Around this time, a friend introduced me to a work colleague who had queried her about my last name (Dresser). He turned out to be a 10th cousin! Dave's mother had done a lot of research on her family tree: Dressers. She traced the Dresser family line back to medieval England and possibly to earlier Viking invasions. I had always had an interest in family history but now I was generously presented with a stack of papers that had been excavated and photocopied showing the Dressers of England and New England. News to me. As far as I and my family knew, the Dressers were mid-Atlantic Americans with no New England roots. I was intrigued to learn that my father's line went back to the Pilgrims. So, armed with this new knowledge, I expanded my research on a trip to study New England textile history.

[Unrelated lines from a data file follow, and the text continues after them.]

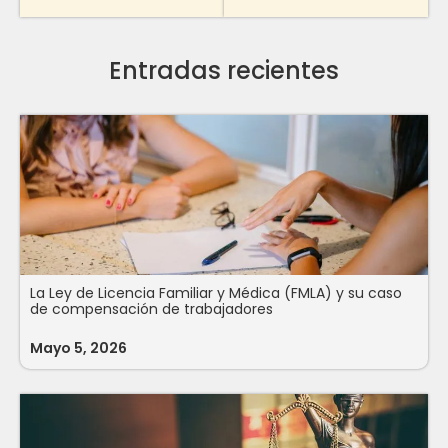
Entradas recientes
La Ley de Licencia Familiar y Médica (FMLA) y su caso
de compensación de trabajadores
Mayo 5, 2026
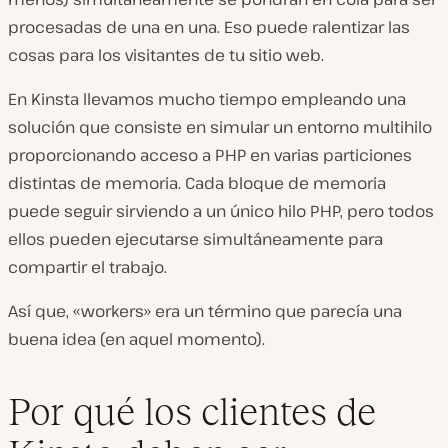
procesadas de una en una. Eso puede ralentizar las
cosas para los visitantes de tu sitio web.
En Kinsta llevamos mucho tiempo empleando una
solución que consiste en simular un entorno multihilo
proporcionando acceso a PHP en varias particiones
distintas de memoria. Cada bloque de memoria
puede seguir sirviendo a un único hilo PHP, pero todos
ellos pueden ejecutarse simultáneamente para
compartir el trabajo.
Así que, «workers» era un término que parecía una
buena idea (en aquel momento).
Por qué los clientes de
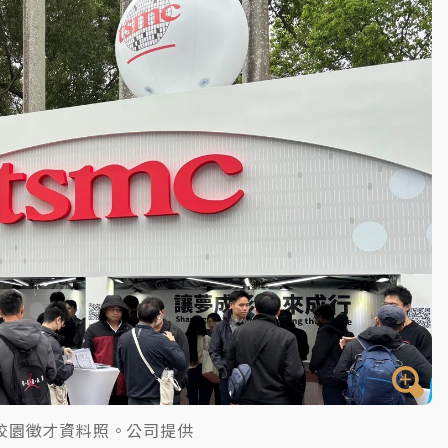
一度塞車 周六起展出延長至晚上7時
今重開羈押庭
到發紫」降雨熱區曝
校園徵才資料照。公司提供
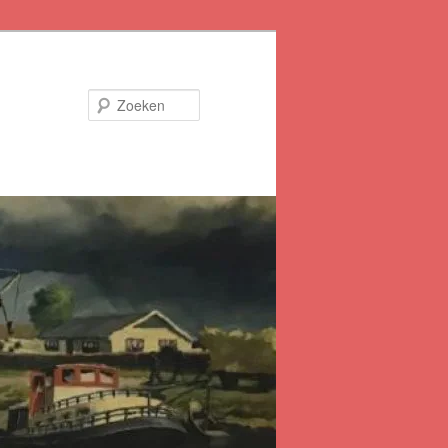
Zoeken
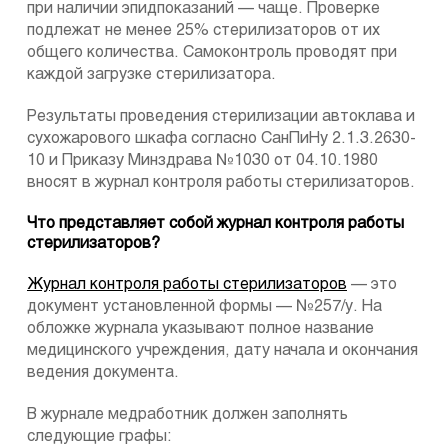
при наличии эпидпоказаний — чаще. Проверке
подлежат не менее 25% стерилизаторов от их
общего количества. Самоконтроль проводят при
каждой загрузке стерилизатора.
Результаты проведения стерилизации автоклава и
сухожарового шкафа согласно СанПиНу 2.1.3.2630-
10 и Приказу Минздрава №1030 от 04.10.1980
вносят в журнал контроля работы стерилизаторов.
Что представляет собой журнал контроля работы
стерилизаторов?
Журнал контроля работы стерилизаторов
— это
документ установленной формы — №257/у. На
обложке журнала указывают полное название
медицинского учреждения, дату начала и окончания
ведения документа.
В журнале медработник должен заполнять
следующие графы:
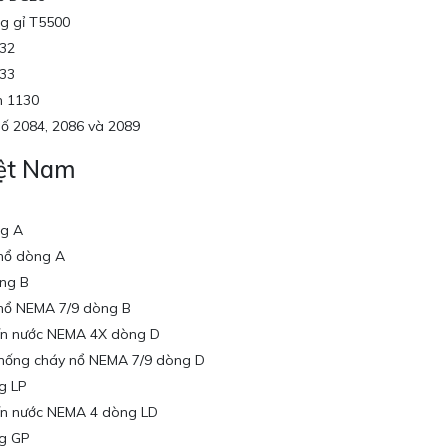
g gỉ T5500
032
033
h 1130
số 2084, 2086 và 2089
iệt Nam
ng A
 nổ dòng A
ng B
 nổ NEMA 7/9 dòng B
kín nước NEMA 4X dòng D
chống cháy nổ NEMA 7/9 dòng D
g LP
kín nước NEMA 4 dòng LD
ng GP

    Within a one-week period, I dropped into a Twilight Zone where mis asendencias seemed to fervently call on me. Even my husband who is anything but inclined to the supernatural, thought the one-week series of “concidences” were strange. The first came as we visited the pioneer cemetery in Rowley, Massachusetts. The first Dressers  lived here: John and Mary were members of a Yorkshire Puritan congregation who emigrated with their minister, the Reverend Ezekiel Rogers in 1638. I was looking for their tombstones or the graves of other distant relatives, half on a lark, half just needing an excuse to roam a quaint New England town.

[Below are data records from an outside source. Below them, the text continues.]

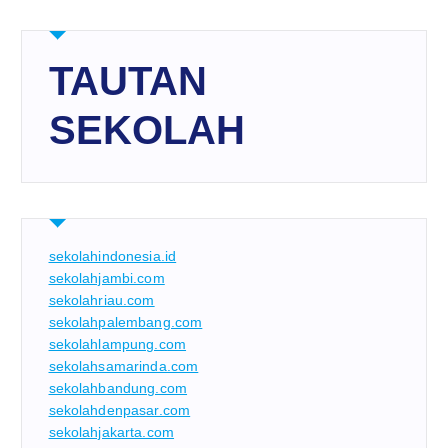
TAUTAN
SEKOLAH
sekolahindonesia.id
sekolahjambi.com
sekolahriau.com
sekolahpalembang.com
sekolahlampung.com
sekolahsamarinda.com
sekolahbandung.com
sekolahdenpasar.com
sekolahjakarta.com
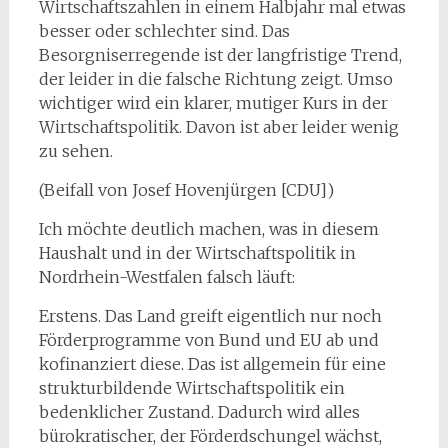
Wirtschaftszahlen in einem Halbjahr mal etwas
besser oder schlechter sind. Das
Besorgniserregende ist der langfristige Trend,
der leider in die falsche Richtung zeigt. Umso
wichtiger wird ein klarer, mutiger Kurs in der
Wirtschaftspolitik. Davon ist aber leider wenig
zu sehen.
(Beifall von Josef Hovenjürgen [CDU])
Ich möchte deutlich machen, was in diesem
Haushalt und in der Wirtschaftspolitik in
Nordrhein-Westfalen falsch läuft:
Erstens. Das Land greift eigentlich nur noch
Förderprogramme von Bund und EU ab und
kofinanziert diese. Das ist allgemein für eine
strukturbildende Wirtschaftspolitik ein
bedenklicher Zustand. Dadurch wird alles
bürokratischer, der Förderdschungel wächst,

    The car alarm screamed at us as we prepared to leave the cemetery. It was my mother-in-law‘s vehicle and we didn‘t know how to turn off the wailing warning system. We had finished our stroll up and down the rows of graves, finally finding a large DRESSER tombstone. The older pioneer markers were illegible and I had been somewhat disappointed to not find the stones markers for John and Mary. I joked about “my ancestors not being willing to let me go after I’d finally come to visit them." But over the next few days, I encountered numerous pieces of evidence of Dresser ancestors who had lived and been buried in New England. Wandering into a gift shop in Gloucester, I spotted a chapbook written by a Thomas Dresser about “Dogtown,“ a haunted village in that part of Massachusetts. On a private tour of the Antiquarian Library in Worcester where I had hoped to find materials related to industrial history, the librarian asked my name; when I told her it was Dresser, she quickly asked, “Oh, are you related to the Dressers of Worcester?“ This was news to me. “Are they blue-eyed and alcoholic?,“ I quipped. “No,“ she told me. In fact, the family had a good reputation, were known to be a very old family in the area, and were philanthropists. In fact, one worker in the library was friends with a Richard Dresser who was a playwright in Manhattan.

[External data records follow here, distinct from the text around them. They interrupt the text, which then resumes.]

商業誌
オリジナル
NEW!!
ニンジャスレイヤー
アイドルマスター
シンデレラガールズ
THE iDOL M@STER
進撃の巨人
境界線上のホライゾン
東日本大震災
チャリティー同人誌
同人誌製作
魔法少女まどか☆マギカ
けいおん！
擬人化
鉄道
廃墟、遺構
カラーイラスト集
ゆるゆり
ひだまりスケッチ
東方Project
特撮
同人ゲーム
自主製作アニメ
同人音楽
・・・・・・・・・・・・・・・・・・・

    At the cemetery in Cambridge where I wanted to visit the grave of America’s first commercially successful poet, Henry Wadsworth Longfellow, who had married into a textile mill owning family, I stumbled across a large patch of Dresser headstones. Again, I had not known of any Dressers of New England before my trip. When I returned from this adventure, I was purchasing tickets for a folk music concert in Berkeley, had written out my check and handed it to the clerk; she looked at my name, and asked, “Oh, are you related to the Dressers of Massachusetts?” This was the first and last time I have been asked about my family name’s connection to that state: it stunned me to happen on the heels of this trip east.
     It’s a strange thing to see one’s name on a grave stone, especially if your family name is slightly unusual and you grew up far from the graves of your father's family. We all know we are going to die but the stark reality of your own name etched into rock has a particular effect. My search for my father's father's people had begun in earnest.
   ***
   Dad never cared for the West; he complained about hot dry desert heat; when he was drunk, he raged about being besieged by my mother’s numerous family members. Walter Dresser, Jr., or “Kiddo,” my dad, was from Dares Beach, a small Chesapeake Bay community that his dad, a builder, had tried to develop into a resort town. My father had no any inkling that he represented the 11th generation of Dressers who had pulled up stakes in the East Riding of Yorkshire, to find religious freedom in Rowley, Massachusetts. What has surprised me in learning about his family, is that they have almost always been sea people, living along the Atlantic coast, from Massachusetts up to Maine. Prior to coming to America, the Dressers spent generations near the North Sea and before that, according to the genealogical records, which may or may not be myth, they arrived from Gotland, an island off the southern tip of Sweden. It would not be far-fetched to imagine the ascendencias as members of invading Vikings who built many villages in the eastern areas of the British Isles, and unlike the Romans, the Vikings readily intermarried with the native Celt and Anglo-Saxon populations. For at least twenty generations, then, my patrilineal line were sea-people, builders of ships and sailors, who crossed seas and oceans to settle other coastlands.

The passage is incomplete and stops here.